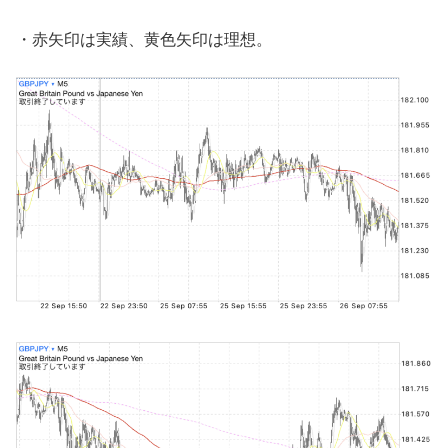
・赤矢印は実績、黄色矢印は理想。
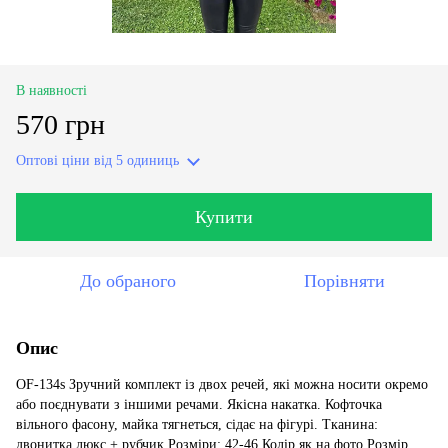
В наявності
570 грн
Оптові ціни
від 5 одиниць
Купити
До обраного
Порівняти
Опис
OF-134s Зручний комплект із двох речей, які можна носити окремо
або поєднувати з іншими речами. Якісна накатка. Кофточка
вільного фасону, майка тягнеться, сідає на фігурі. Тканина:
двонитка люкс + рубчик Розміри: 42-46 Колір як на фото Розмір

-*-*-

PROBLEM STATEMENT: Only the lines from the one containing "OF-134s Зручний комплект" through the last line of the records above are to be reproduced, exactly and with both ends included.

FINISHED TASK:
OF-134s Зручний комплект із двох речей, які можна носити окремо
або поєднувати з іншими речами. Якісна накатка. Кофточка
вільного фасону, майка тягнеться, сідає на фігурі. Тканина:
двонитка люкс + рубчик Розміри: 42-46 Колір як на фото Розмір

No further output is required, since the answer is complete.